You realize a lot of those are things that the employer would be paying for in a cab company?
Most of the time not really, well at least not for all cab companies, pre-uber there there was 3 types of cabs in my city:
1) Yellow cabs, owned by the company. Driver was either an employee of the company (drive from 12-8) or whatever. Or more common, they driver paid the cab company to rent the car for the day. The driver kept all the money made from the fares.
2) Company car, was pretty much the same situation as above, but it wasn't a normal marked cab. They would often be Cadillacs or something similar and have the yellow light stuck on the roof with magnets. This situation was almost always the "rent the car for the day/week/month".
3) Your car, like situation #2 but you owned the car. This was what most cab drivers aspired to so you didn't have to pay the rental fee.
But GP's anecdata about "every driver I've talked to" is OK?
Nope, that's not good either. I've yet to see a good study on this, which would be hard.
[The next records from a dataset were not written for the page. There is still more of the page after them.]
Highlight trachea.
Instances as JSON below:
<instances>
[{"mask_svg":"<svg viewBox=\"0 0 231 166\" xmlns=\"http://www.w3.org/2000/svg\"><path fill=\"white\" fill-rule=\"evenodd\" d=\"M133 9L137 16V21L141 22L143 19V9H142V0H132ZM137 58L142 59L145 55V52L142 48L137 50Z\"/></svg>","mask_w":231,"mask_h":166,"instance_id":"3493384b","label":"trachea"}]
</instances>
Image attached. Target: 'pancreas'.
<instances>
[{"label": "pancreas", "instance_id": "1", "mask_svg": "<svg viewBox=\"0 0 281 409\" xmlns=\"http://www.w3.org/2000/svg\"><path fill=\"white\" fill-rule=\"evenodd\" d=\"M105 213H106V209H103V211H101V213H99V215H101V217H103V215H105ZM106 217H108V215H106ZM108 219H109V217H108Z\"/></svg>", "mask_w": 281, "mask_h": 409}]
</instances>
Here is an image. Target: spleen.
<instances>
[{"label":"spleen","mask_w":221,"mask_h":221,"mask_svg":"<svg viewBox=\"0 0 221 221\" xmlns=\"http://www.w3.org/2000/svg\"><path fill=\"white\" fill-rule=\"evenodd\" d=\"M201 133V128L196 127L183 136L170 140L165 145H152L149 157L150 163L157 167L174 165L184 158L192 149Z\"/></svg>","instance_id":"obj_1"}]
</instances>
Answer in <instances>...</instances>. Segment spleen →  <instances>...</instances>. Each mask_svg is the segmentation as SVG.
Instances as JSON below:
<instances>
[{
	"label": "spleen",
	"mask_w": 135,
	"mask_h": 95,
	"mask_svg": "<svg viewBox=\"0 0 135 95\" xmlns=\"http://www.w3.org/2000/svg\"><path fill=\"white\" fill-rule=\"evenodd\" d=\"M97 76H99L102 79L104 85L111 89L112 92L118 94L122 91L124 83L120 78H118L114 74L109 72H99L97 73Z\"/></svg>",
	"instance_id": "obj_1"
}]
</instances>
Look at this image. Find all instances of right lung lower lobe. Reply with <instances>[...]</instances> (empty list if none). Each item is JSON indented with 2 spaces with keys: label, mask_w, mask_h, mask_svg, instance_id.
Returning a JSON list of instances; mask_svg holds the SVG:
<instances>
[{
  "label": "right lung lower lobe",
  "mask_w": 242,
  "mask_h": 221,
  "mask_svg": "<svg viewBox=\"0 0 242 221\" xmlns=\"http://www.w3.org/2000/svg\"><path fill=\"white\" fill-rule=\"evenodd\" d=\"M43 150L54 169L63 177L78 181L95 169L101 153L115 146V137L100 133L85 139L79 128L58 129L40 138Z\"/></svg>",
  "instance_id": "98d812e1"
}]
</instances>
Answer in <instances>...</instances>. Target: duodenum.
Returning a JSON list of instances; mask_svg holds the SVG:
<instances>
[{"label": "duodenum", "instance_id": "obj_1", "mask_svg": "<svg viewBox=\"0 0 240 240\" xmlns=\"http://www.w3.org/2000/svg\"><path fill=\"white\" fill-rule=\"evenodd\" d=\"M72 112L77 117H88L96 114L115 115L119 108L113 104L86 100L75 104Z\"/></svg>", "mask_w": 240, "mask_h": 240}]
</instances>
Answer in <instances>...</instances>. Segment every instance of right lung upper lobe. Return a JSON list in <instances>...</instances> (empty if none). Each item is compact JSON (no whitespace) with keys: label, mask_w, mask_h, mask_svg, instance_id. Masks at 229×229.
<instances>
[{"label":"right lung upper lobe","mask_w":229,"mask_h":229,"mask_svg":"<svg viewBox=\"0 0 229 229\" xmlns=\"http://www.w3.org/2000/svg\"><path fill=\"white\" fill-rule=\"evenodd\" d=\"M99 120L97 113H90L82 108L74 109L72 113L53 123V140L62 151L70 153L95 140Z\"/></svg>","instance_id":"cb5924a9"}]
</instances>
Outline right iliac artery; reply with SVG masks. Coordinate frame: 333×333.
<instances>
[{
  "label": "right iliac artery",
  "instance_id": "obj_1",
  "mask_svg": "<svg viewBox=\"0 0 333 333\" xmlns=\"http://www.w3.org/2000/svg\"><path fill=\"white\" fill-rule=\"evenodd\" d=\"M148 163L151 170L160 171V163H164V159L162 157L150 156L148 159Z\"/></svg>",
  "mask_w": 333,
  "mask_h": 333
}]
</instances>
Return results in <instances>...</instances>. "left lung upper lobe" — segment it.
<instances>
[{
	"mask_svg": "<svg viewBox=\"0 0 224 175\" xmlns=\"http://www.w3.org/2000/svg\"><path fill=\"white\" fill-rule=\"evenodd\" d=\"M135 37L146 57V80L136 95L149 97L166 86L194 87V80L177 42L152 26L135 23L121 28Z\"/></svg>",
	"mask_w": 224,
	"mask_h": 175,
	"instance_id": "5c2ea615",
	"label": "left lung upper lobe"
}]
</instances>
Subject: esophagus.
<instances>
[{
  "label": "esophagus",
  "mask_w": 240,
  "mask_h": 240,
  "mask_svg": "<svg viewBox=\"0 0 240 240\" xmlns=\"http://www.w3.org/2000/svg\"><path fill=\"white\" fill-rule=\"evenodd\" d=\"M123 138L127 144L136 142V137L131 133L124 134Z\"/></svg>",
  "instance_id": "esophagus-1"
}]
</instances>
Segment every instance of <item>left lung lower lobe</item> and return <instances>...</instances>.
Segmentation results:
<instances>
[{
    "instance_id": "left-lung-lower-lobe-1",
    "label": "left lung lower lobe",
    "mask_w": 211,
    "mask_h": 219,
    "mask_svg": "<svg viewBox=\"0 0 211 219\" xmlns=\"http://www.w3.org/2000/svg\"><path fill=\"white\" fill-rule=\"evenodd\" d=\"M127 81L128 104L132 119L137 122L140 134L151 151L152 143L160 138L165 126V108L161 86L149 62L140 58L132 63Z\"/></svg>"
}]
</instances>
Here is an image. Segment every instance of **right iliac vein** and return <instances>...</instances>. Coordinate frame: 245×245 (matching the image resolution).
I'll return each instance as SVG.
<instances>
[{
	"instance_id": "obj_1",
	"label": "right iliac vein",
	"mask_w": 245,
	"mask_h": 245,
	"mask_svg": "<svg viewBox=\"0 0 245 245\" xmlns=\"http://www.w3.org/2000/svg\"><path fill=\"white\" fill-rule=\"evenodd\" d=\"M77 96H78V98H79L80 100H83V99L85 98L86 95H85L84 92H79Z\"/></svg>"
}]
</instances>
Uber would have to give you the pay numbers, then you would need to speak with the drivers to figure out stuff. "What is your insurance, what percentage of your driving is Uber vs personal, do you have special business insurance, would you have a car if you didn't drive for Uber, do you also drive for Lyft..." etc.. It would take a lot of work. Plus each city / region would have different numbers.
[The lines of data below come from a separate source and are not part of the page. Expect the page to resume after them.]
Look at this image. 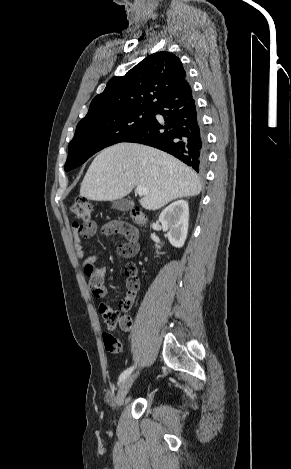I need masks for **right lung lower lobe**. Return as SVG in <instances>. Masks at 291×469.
<instances>
[{
  "label": "right lung lower lobe",
  "instance_id": "98d812e1",
  "mask_svg": "<svg viewBox=\"0 0 291 469\" xmlns=\"http://www.w3.org/2000/svg\"><path fill=\"white\" fill-rule=\"evenodd\" d=\"M156 114L164 116L165 122L157 121ZM123 142L161 149L195 171L203 170L207 159L206 139L190 85L169 93L153 109L149 122Z\"/></svg>",
  "mask_w": 291,
  "mask_h": 469
}]
</instances>
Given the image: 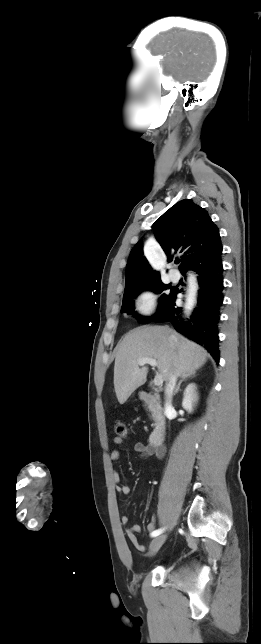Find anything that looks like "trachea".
Segmentation results:
<instances>
[{
  "mask_svg": "<svg viewBox=\"0 0 261 644\" xmlns=\"http://www.w3.org/2000/svg\"><path fill=\"white\" fill-rule=\"evenodd\" d=\"M179 262H180L179 260H176V261H175V264H178Z\"/></svg>",
  "mask_w": 261,
  "mask_h": 644,
  "instance_id": "3493384b",
  "label": "trachea"
}]
</instances>
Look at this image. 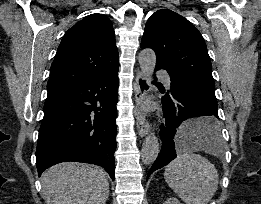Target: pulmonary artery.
I'll return each instance as SVG.
<instances>
[{
  "label": "pulmonary artery",
  "instance_id": "pulmonary-artery-1",
  "mask_svg": "<svg viewBox=\"0 0 261 204\" xmlns=\"http://www.w3.org/2000/svg\"><path fill=\"white\" fill-rule=\"evenodd\" d=\"M157 76L159 78H161L168 87H170L171 79H170V76L166 72L158 71Z\"/></svg>",
  "mask_w": 261,
  "mask_h": 204
}]
</instances>
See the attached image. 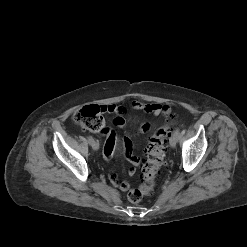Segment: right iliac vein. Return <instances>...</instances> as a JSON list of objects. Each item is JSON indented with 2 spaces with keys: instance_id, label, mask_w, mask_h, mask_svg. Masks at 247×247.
I'll list each match as a JSON object with an SVG mask.
<instances>
[{
  "instance_id": "1",
  "label": "right iliac vein",
  "mask_w": 247,
  "mask_h": 247,
  "mask_svg": "<svg viewBox=\"0 0 247 247\" xmlns=\"http://www.w3.org/2000/svg\"><path fill=\"white\" fill-rule=\"evenodd\" d=\"M91 147L94 149V150H98L99 149V144L98 142H96L95 140H93L91 143H90Z\"/></svg>"
}]
</instances>
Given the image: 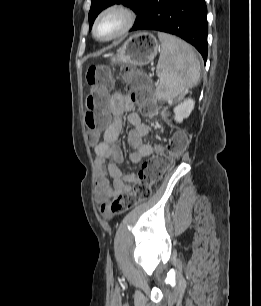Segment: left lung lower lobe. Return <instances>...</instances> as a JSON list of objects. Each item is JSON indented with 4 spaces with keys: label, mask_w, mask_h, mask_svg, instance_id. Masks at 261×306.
<instances>
[{
    "label": "left lung lower lobe",
    "mask_w": 261,
    "mask_h": 306,
    "mask_svg": "<svg viewBox=\"0 0 261 306\" xmlns=\"http://www.w3.org/2000/svg\"><path fill=\"white\" fill-rule=\"evenodd\" d=\"M207 8L204 0H146L131 31L149 29L177 35L207 60Z\"/></svg>",
    "instance_id": "obj_1"
}]
</instances>
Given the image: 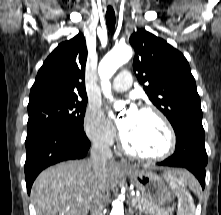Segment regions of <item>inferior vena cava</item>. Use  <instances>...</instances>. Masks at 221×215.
I'll list each match as a JSON object with an SVG mask.
<instances>
[{"instance_id": "obj_1", "label": "inferior vena cava", "mask_w": 221, "mask_h": 215, "mask_svg": "<svg viewBox=\"0 0 221 215\" xmlns=\"http://www.w3.org/2000/svg\"><path fill=\"white\" fill-rule=\"evenodd\" d=\"M113 157L110 147L103 141H94L91 147L90 162L93 166L95 176L101 182L106 173V165ZM107 201V189L103 185H98L93 195L90 211L91 215H103V210Z\"/></svg>"}]
</instances>
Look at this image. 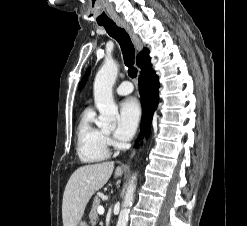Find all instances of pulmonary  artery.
I'll use <instances>...</instances> for the list:
<instances>
[{
  "instance_id": "obj_1",
  "label": "pulmonary artery",
  "mask_w": 247,
  "mask_h": 226,
  "mask_svg": "<svg viewBox=\"0 0 247 226\" xmlns=\"http://www.w3.org/2000/svg\"><path fill=\"white\" fill-rule=\"evenodd\" d=\"M133 91V84L130 81H123L117 88L116 93L124 96L128 95Z\"/></svg>"
}]
</instances>
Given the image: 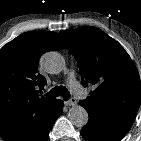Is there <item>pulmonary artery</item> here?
I'll return each mask as SVG.
<instances>
[{
    "label": "pulmonary artery",
    "instance_id": "obj_1",
    "mask_svg": "<svg viewBox=\"0 0 141 141\" xmlns=\"http://www.w3.org/2000/svg\"><path fill=\"white\" fill-rule=\"evenodd\" d=\"M69 84L72 87L74 92L80 93L81 89H80L79 85L77 84V82L74 79L70 78L69 79Z\"/></svg>",
    "mask_w": 141,
    "mask_h": 141
}]
</instances>
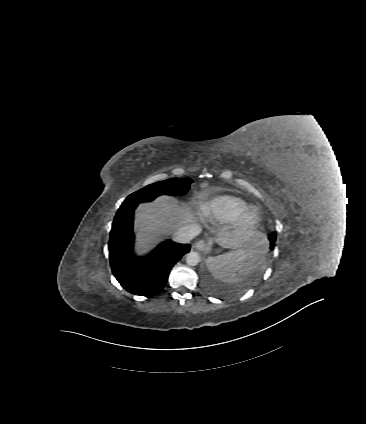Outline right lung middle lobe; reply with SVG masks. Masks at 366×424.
I'll use <instances>...</instances> for the list:
<instances>
[{"instance_id":"obj_1","label":"right lung middle lobe","mask_w":366,"mask_h":424,"mask_svg":"<svg viewBox=\"0 0 366 424\" xmlns=\"http://www.w3.org/2000/svg\"><path fill=\"white\" fill-rule=\"evenodd\" d=\"M191 179L171 178L168 180L150 184L132 194H130L122 203L121 207L138 205L142 202L154 200L157 196L168 195H184L190 188Z\"/></svg>"}]
</instances>
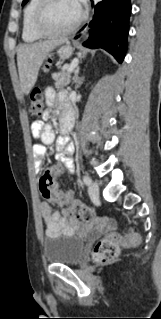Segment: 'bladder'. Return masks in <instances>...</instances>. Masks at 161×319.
Segmentation results:
<instances>
[{
    "mask_svg": "<svg viewBox=\"0 0 161 319\" xmlns=\"http://www.w3.org/2000/svg\"><path fill=\"white\" fill-rule=\"evenodd\" d=\"M85 249V241L76 234L46 235L43 239L44 260L51 264H77Z\"/></svg>",
    "mask_w": 161,
    "mask_h": 319,
    "instance_id": "bladder-1",
    "label": "bladder"
}]
</instances>
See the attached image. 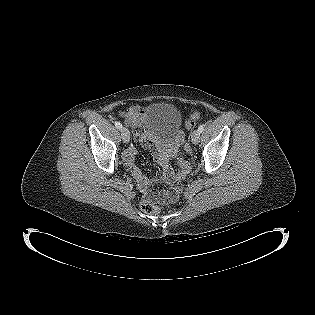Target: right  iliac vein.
Returning a JSON list of instances; mask_svg holds the SVG:
<instances>
[{"label":"right iliac vein","mask_w":315,"mask_h":315,"mask_svg":"<svg viewBox=\"0 0 315 315\" xmlns=\"http://www.w3.org/2000/svg\"><path fill=\"white\" fill-rule=\"evenodd\" d=\"M121 137L124 143H129L130 141V132L127 128H121Z\"/></svg>","instance_id":"63e3f726"}]
</instances>
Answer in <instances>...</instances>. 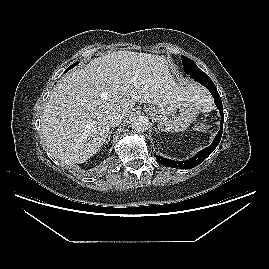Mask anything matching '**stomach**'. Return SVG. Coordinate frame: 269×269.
Listing matches in <instances>:
<instances>
[{
	"instance_id": "0dacf381",
	"label": "stomach",
	"mask_w": 269,
	"mask_h": 269,
	"mask_svg": "<svg viewBox=\"0 0 269 269\" xmlns=\"http://www.w3.org/2000/svg\"><path fill=\"white\" fill-rule=\"evenodd\" d=\"M145 111L164 132H183L193 123L199 114L191 101L177 102L166 106H145Z\"/></svg>"
}]
</instances>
My guy feeling is that it is probably in the $15 area, I think many people would realize if they were only making $8 an hour. But I don't know. Nobody does. Uber might have the best guess, but I certainly wouldn't trust any number they put out.
Ah ah ah, they don't have "jobs" to "lose". They're contractors, and their clients - Uber and Lyft - will no longer be contracting with them. No problem!
Besides, if there's an actual need that can be profitably filled, those drivers can get jobs with the cab companies that will move in to take that business.
Why are you so afraid to let the market work?
I'm the one trying to let the market work. People are willing to sign up to drive, they don't have to. I'm saying the government should let them be (well I would support increased mandatory background checks) and stop trying to meddle in the market.
The problem with real yellow cabs with employees is there is a fixed amount of them. When a sports ball match finishes and people need to go home you need a crap load of cars. For an hour, what about for the other 22 hours of the day? Do you pay the people to just come in to work for 2 hours? How about the cars, do you have 10,000 cars to accommodate large peaks? Or 500 and everyone has to wait forever?